# Exercise
Within these entries, which lines include the string "cung"? Copy each one.
═════ Available data
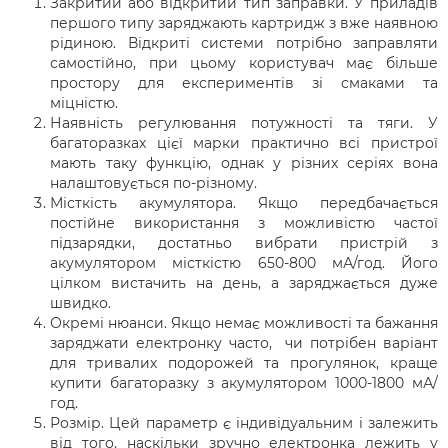
Закритий або відкритий тип заправки. У приладів
першого типу заряджають картридж з вже наявною
рідиною. Відкриті системи потрібно заправляти
самостійно, при цьому користувач має більше
простору для експериментів зі смаками та
міцністю.
Наявність регулювання потужності та тяги. У
багаторазках цієї марки практично всі пристрої
мають таку функцію, однак у різних серіях вона
налаштовується по-різному.
Місткість акумулятора. Якщо передбачається
постійне використання з можливістю частої
підзарядки, достатньо вибрати пристрій з
акумулятором місткістю 650-800 мА/год. Його
цілком вистачить на день, а заряджається дуже
швидко.
Окремі нюанси. Якщо немає можливості та бажання
заряджати електронку часто, чи потрібен варіант
для тривалих подорожей та прогулянок, краще
купити багаторазку з акумулятором 1000-1800 мА/
год.
Розмір. Цей параметр є індивідуальним і залежить
від того, наскільки зручно електронка лежить у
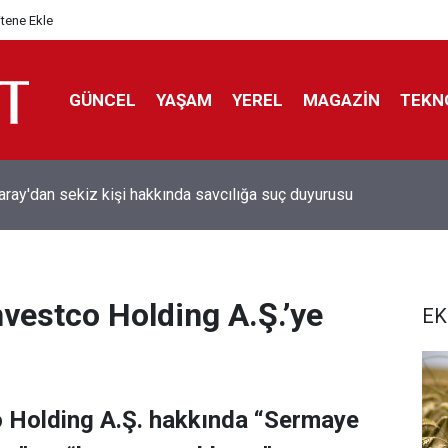
itene Ekle
GÜNCEL
YAŞAM
YEREL
MAGAZİN
TEKN
aray'dan sekiz kişi hakkında savcılığa suç duyurusu
nvestco Holding A.Ş.’ye
EK
o Holding A.Ş. hakkında “Sermaye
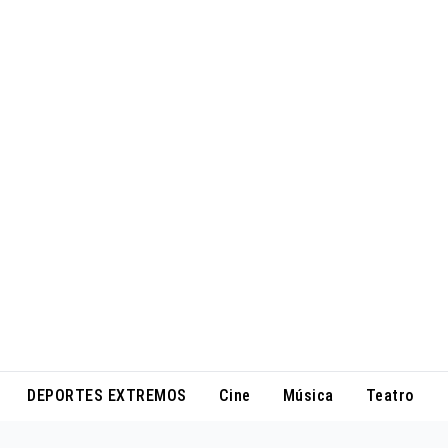
DEPORTES EXTREMOS
Cine
Música
Teatro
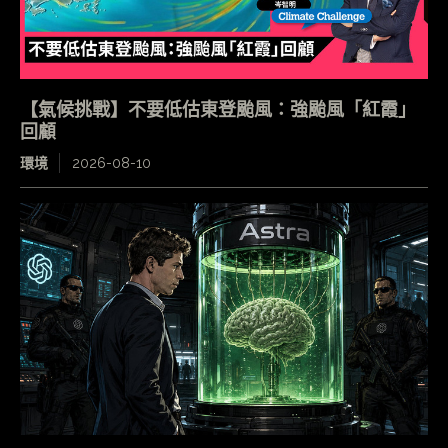
【氣候挑戰】不要低估東登颱風：強颱風「紅霞」
回顧
環境
2026-08-10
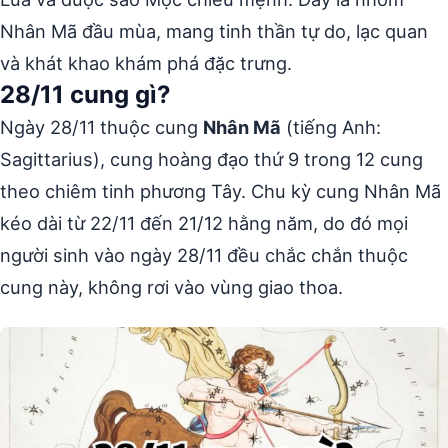
Nhân Mã đầu mùa, mang tinh thần tự do, lạc quan
và khát khao khám phá đặc trưng.
28/11 cung gì?
Ngày 28/11 thuộc cung
Nhân Mã
(tiếng Anh:
Sagittarius), cung hoàng đạo thứ 9 trong 12 cung
theo chiêm tinh phương Tây. Chu kỳ cung Nhân Mã
kéo dài từ 22/11 đến 21/12 hằng năm, do đó mọi
người sinh vào ngày 28/11 đều chắc chắn thuộc
cung này, không rơi vào vùng giao thoa.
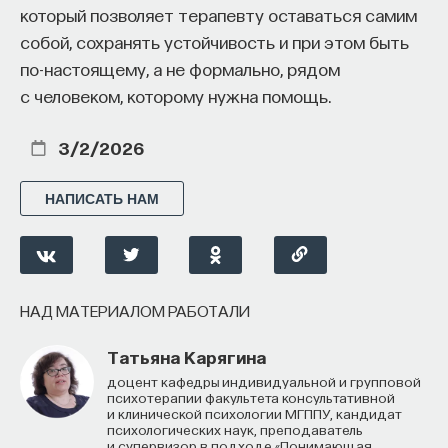
который позволяет терапевту оставаться самим
собой, сохранять устойчивость и при этом быть
по-настоящему, а не формально, рядом
с человеком, которому нужна помощь.
3/2/2026
НАПИСАТЬ НАМ
НАД МАТЕРИАЛОМ РАБОТАЛИ
Татьяна Карягина
доцент кафедры индивидуальной и групповой
психотерапии факультета консультативной
и клинической психологии МГППУ, кандидат
психологических наук, преподаватель
и супервизор в подходе «Понимающая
══════════
# Expected answer
28/11 cung gì?
Ngày 28/11 thuộc cung
Sagittarius), cung hoàng đạo thứ 9 trong 12 cung
theo chiêm tinh phương Tây. Chu kỳ cung Nhân Mã
cung này, không rơi vào vùng giao thoa.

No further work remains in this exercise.